Catching Up with Zero/Zero
In January 2009, writer Jeremy Markovich profiled Trevor Thomas, a blind man from Charlotte who through-hiked the Appalachian Trail. Since then, Thomas’s life has changed course dramatically, and he’s now hiking the grueling Pacific Crest Trail
Nobody really thought about it because it seemed like such a shallow detail, but somewhere in the deserts of Southern California, Trevor Thomas and his team realized their error. They were cooking in their dark-colored clothes. In their months of preparation for the Pacific Crest Trail, nobody ever took into account that dark shirts and shorts would be more than an inconvenience under the sweltering sun. Instead, they would be unbearable. For one of the first times since Thomas became blind, he realized how important color could be.
As of this writing, Thomas is a long way from his home in Charlotte. He’s resting for a day in Big Bear, California, in the house of a friend he met on the PCT. His teammates are busy uploading blog posts, videos, and pictures, doing laundry, and swapping out gear. Thomas is trying to find a way to get one of his sponsors to send him and his team some lighter-colored clothing. In just a few hundred miles of trail, he’s been through temperatures as high as 100 and as low as 5, all in just a four-day span. He’s dodged forest fires and fallen down ice faces, and he still has more than 2,000 miles to go.
This is the new life for Thomas, forty. Six years ago, he started out depressed as he slowly slipped into blindness, but he ended up with a career that few, if any, other people, sighted or otherwise, can lay claim to: professional long-distance hiker. He’s better known in hiking circles as Zero/Zero because of his eyesight, or lack of it. The little peripheral vision he had when he through-hiked the 2,175-mile Appalachian Trail is gone.

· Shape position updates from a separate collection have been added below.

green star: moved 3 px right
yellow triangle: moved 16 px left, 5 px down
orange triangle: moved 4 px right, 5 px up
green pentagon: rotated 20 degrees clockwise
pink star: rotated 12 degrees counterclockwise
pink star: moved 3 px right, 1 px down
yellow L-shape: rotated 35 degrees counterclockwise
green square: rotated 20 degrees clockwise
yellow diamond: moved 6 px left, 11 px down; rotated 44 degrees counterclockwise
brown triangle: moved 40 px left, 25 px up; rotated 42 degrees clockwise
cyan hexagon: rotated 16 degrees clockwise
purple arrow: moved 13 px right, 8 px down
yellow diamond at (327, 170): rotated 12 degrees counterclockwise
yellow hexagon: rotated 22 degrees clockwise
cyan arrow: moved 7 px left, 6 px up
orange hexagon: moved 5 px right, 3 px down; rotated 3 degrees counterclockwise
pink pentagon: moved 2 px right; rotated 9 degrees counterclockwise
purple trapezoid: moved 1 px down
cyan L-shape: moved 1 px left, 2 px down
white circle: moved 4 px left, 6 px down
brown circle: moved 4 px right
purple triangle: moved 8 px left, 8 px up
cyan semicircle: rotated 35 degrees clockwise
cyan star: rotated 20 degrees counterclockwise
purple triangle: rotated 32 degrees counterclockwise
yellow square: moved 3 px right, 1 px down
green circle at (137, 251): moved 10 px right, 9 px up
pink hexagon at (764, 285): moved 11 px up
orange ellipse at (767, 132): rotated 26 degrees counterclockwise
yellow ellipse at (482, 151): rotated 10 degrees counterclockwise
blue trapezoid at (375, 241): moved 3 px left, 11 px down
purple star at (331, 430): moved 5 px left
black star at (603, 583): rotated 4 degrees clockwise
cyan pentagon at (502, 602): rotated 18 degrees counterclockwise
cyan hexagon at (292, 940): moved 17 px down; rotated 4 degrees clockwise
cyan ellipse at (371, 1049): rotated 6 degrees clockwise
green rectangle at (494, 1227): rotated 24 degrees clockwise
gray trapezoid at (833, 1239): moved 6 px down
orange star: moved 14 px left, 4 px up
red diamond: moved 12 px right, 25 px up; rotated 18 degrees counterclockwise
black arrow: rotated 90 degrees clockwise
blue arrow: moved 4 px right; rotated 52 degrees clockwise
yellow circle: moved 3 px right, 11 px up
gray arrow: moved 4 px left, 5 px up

“The AT is like grammar school,” he says. “The PCT is like college.” More people have summited Mount Everest than hiked the PCT end to end. It starts at the Mexican border and unfurls along the rocky backbone of California, Oregon, and Washington before ending at the forty-ninth parallel. It is steeper and longer and more treacherous than the Appalachian Trail. “The AT, you could find a town every six, seven days,” says Trevor. “We’ve got stretches on the PCT where we’re gonna go 200 miles and there’s nothing. I mean, not even a crossroad.” He and three others, self-named Team Farsight, have to carry more food and more water, because water sources are unreliable at best. “We’re sacrificing comfort for survivability,” Thomas says.
The PCT runs straight through deserts and over the tops of 14,000-foot peaks. He says it took his team four days to make their way over a single peak in the San Jacinto Mountains. At one point on Fuller Ridge, snow and ice kept him and his team from going forward or retreating. “I was happy as hell to get off that mountain,” he says.
Thomas will be the first to tell you that he hiked the Appalachian Trail for himself. The PCT is different. He’s trying to prove to others that blindness is not a handicap; it’s just part of who you are. He finished law school but failed the bar. Instead, he’s been telling his story to anyone who wants to hear it. He’s spoken at Bank of America. He’s talked to the Lions Club. The underlying message, to inspire people and help them reach their full potential, is always the same, even if the presentation changes. “If I talk to a Boy Scout group, I know for a fact that I need to concentrate on bear attacks,” he says.
Trevor was a marketer in his sighted life and now he’s a marketer again, selling himself, his blindness, and his story to eek out a career as a motivational speaker, a fundraiser for charities, and a professional hiker. It’s only that last title that some people have a problem with. This latest expedition is highly commercial, with sponsors and gear companies agreeing to help fund Team Farsight in return for reviews and mentions of their products. A footwear company wants Trevor to help design his own hiking shoe, which he’d like to see named the Zero/Zero. That’s led to a few negative comments online. “I know there are going to be some purists that are not going to be happy with me,” says Thomas about his professional status, “simply because I’ve done something that they can’t do.”
Still, he says he’s happier now than he’s ever been. Because of his team, falls are less frequent. Because of his gear, the aches and pains of long-distance hiking are less severe. And because of what he accomplished on the AT, his one-time disability is now an inspiration. “What I’m doing has a purpose,” he says. Even a blind man can see that.